Participants
The study was approved by the Nottingham one Research Ethics Committee (REC reference: 12/EM/0016) and was sponsored by Nottingham University Hospitals NHS Trust (Research & Innovation reference: 11IH007). All participants were native English speakers with self-reported normal or corrected-to-normal vision, without any known language, cognitive or motor disorder or previous brain injury. Three patients and two control subjects were left handed. All participants gave written informed consent before taking part.
Seventeen adults with bilateral profound deafness who had consented to cochlear implantation were recruited through the Nottingham Auditory Implant Programme.

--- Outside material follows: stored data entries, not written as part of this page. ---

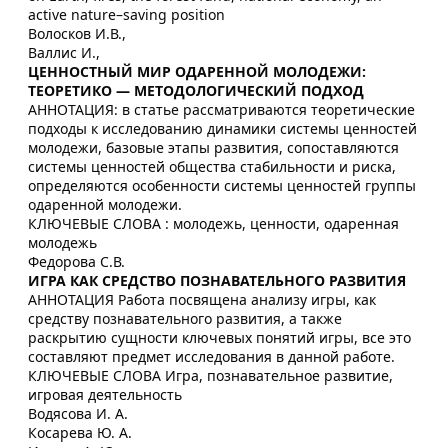
active nature–saving position
Волосков И.В.,
Валлис И.,
ЦЕННОСТНЫЙ МИР ОДАРЕННОЙ МОЛОДЕЖИ:
ТЕОРЕТИКО — МЕТОДОЛОГИЧЕСКИЙ ПОДХОД
АННОТАЦИЯ: в статье рассматриваются теоретические
подходы к исследованию динамики системы ценностей
молодежи, базовые этапы развития, сопоставляются
системы ценностей общества стабильности и риска,
определяются особенности системы ценностей группы
одаренной молодежи.
КЛЮЧЕВЫЕ СЛОВА : молодежь, ценности, одаренная
молодежь
Федорова С.В.
ИГРА КАК СРЕДСТВО ПОЗНАВАТЕЛЬНОГО РАЗВИТИЯ
АННОТАЦИЯ Работа посвящена анализу игры, как
средству познавательного развития, а также
раскрытию сущности ключевых понятий игры, все это
составляют предмет исследования в данной работе.
КЛЮЧЕВЫЕ СЛОВА Игра, познавательное развитие,
игровая деятельность
Водясова И. А.
Косарева Ю. А.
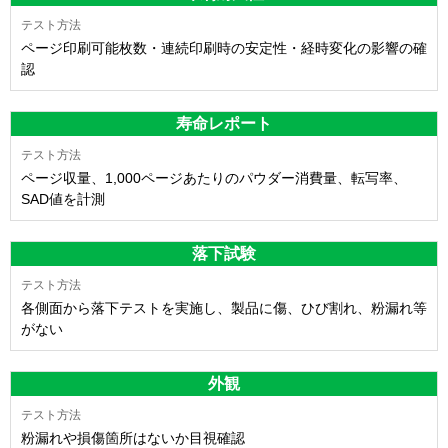
ページ印刷可能枚数・連続印刷時の安定性・経時変化の影響の確
認
寿命レポート
ページ収量、1,000ページあたりのパウダー消費量、転写率、
SAD値を計測
落下試験
各側面から落下テストを実施し、製品に傷、ひび割れ、粉漏れ等
がない
外観
粉漏れや損傷箇所はないか目視確認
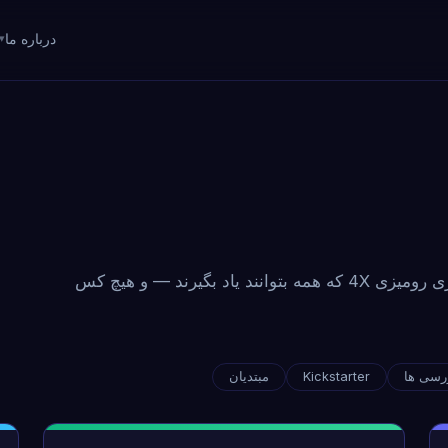
درباره ما
استراتژی، بینش‌های طراحی، و علم ساخت یک بازی رومیزی 4X که همه بتوانند یاد بگیرند — و هیچ کس
رسی ها
Kickstarter
مبتدیان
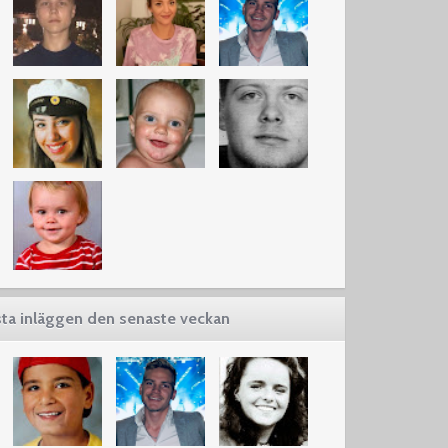
ta inläggen den senaste veckan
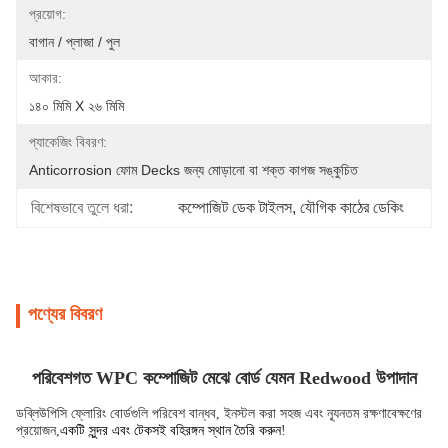
প্রয়োগ:
বাগান / প্লাজা / পুল
আকার:
১৪০ মিমি X ২৬ মিমি
প্যাকেজিং বিবরণ:
Anticorrosion ফোম Decks জন্য মোড়ানো বা শক্ত কাগজ সঙ্কুচিত
বিশেষভাবে তুলে ধরা:
কম্পোজিট ডেক টাইলস
, 
যৌগিক কাঠের ডেকিং
পণ্যের বিবরণ
পরিবেশগত WPC কম্পোজিট মেঝে বোর্ড যেমন Redwood উপাদান
ডব্লিউপিসি ফ্লোরিং বোর্ডগুলি পরিবেশ বান্ধব, ইনস্টল করা সহজ এবং ন্যূনতম রক্ষণাবেক্ষণের
প্রয়োজন,
একটি সুন্দর এবং টেকসই বহিরঙ্গন স্থান তৈরি করুন
!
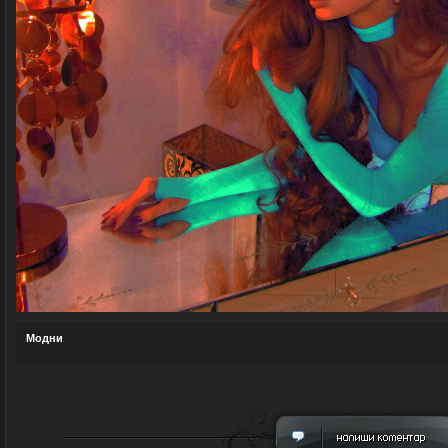
Модни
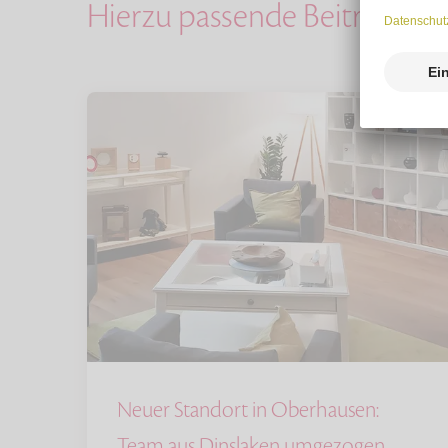
Hierzu passende Beiträge
Neuer Standort in Oberhausen:
Team aus Dinslaken umgezogen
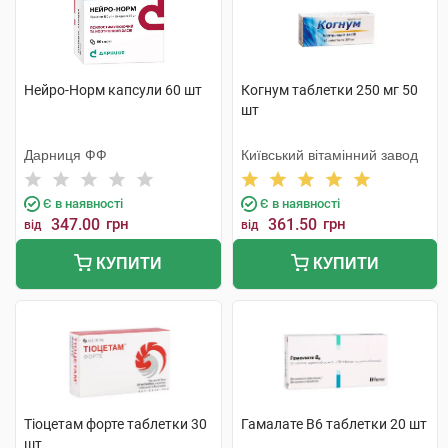
Нейро-Норм капсули 60 шт
Когнум таблетки 250 мг 50
шт
Дарниця ФФ
Київський вітамінний завод
Є в наявності
Є в наявності
347.00
грн
361.50
грн
від
від
КУПИТИ
КУПИТИ
Тіоцетам форте таблетки 30
Гамалате В6 таблетки 20 шт
шт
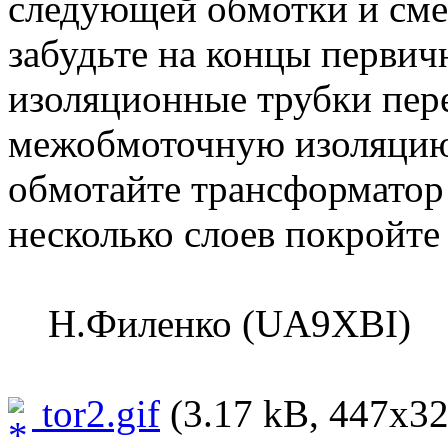
следующей обмотки и сме
забудьте на концы первич
изоляционные трубки пере
межобмоточную изоляцию.
обмотайте трансформатор
несколько слоев покройте
Н.Филенко (UA9XBI)
tor2.gif
(3.17 kB, 447x32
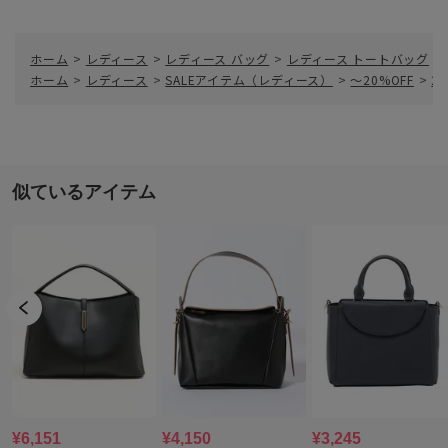
ホーム
>
レディース
>
レディース バッグ
>
レディース トートバッグ
>
ホーム
>
レディース
>
SALEアイテム（レディース）
>
～20%OFF
>
2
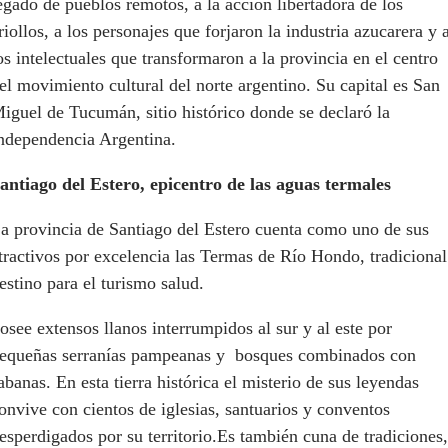
egado de pueblos remotos, a la acción libertadora de los
riollos, a los personajes que forjaron la industria azucarera y 
os intelectuales que transformaron a la provincia en el centro
el movimiento cultural del norte argentino. Su capital es San
iguel de Tucumán, sitio histórico donde se declaró la
ndependencia Argentina.
antiago del Estero, epicentro de las aguas termales
a provincia de Santiago del Estero cuenta como uno de sus
tractivos por excelencia las Termas de Río Hondo, tradicional
estino para el turismo salud.
osee extensos llanos interrumpidos al sur y al este por
equeñas serranías pampeanas y bosques combinados con
abanas. En esta tierra histórica el misterio de sus leyendas
onvive con cientos de iglesias, santuarios y conventos
esperdigados por su territorio.Es también cuna de tradiciones,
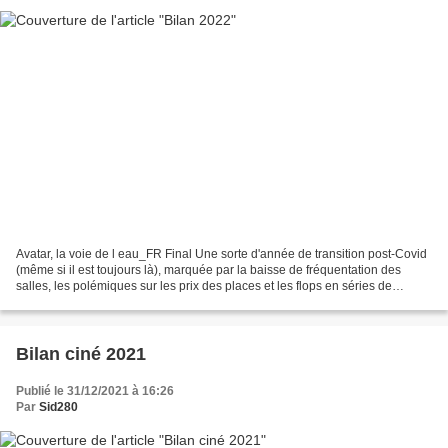
Avatar, la voie de l eau_FR Final Une sorte d'année de transition post-Covid
(même si il est toujours là), marquée par la baisse de fréquentation des
salles, les polémiques sur les prix des places et les flops en séries de
plusieurs comédies françaises...
Bilan ciné 2021
Publié le 31/12/2021 à 16:26
Par
Sid280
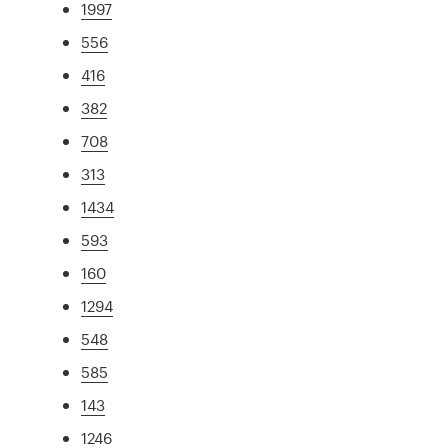
1997
556
416
382
708
313
1434
593
160
1294
548
585
143
1246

All participants met UK national guidelines for cochlear implantation (NICE 2009). Namely, participants had unaided pure-tone air conduction thresholds of ≥ 90 dB hearing level at 2 and 4 kHz in both ears, a best-aided auditory word recognition score of ≤ 50 % on the Bamford-Kowal-Bench (BKB) sentence test (Bench et al. 1979), and had been deemed suitable CI candidates by the Nottingham Auditory Implant Programme. For clinical characteristics of the sample, see Table 1. All participants were implanted unilaterally with a Cochlear™ Nucleus® 6 device with CP910 sound processor that employed the advanced combination encoder (ACE™) stimulation strategy. None of the participants experienced any complications during their CI surgery and no abnormalities were identified on post-operative X-ray. Furthermore, for all participants, all implantable electrodes were situated within the cochlea and post-operative impedances were within normal range on all electrodes. All participants were stimulated in monopolar configuration, and comfort and threshold levels were estimated for each electrode position by the clinical team according to standard clinical protocols.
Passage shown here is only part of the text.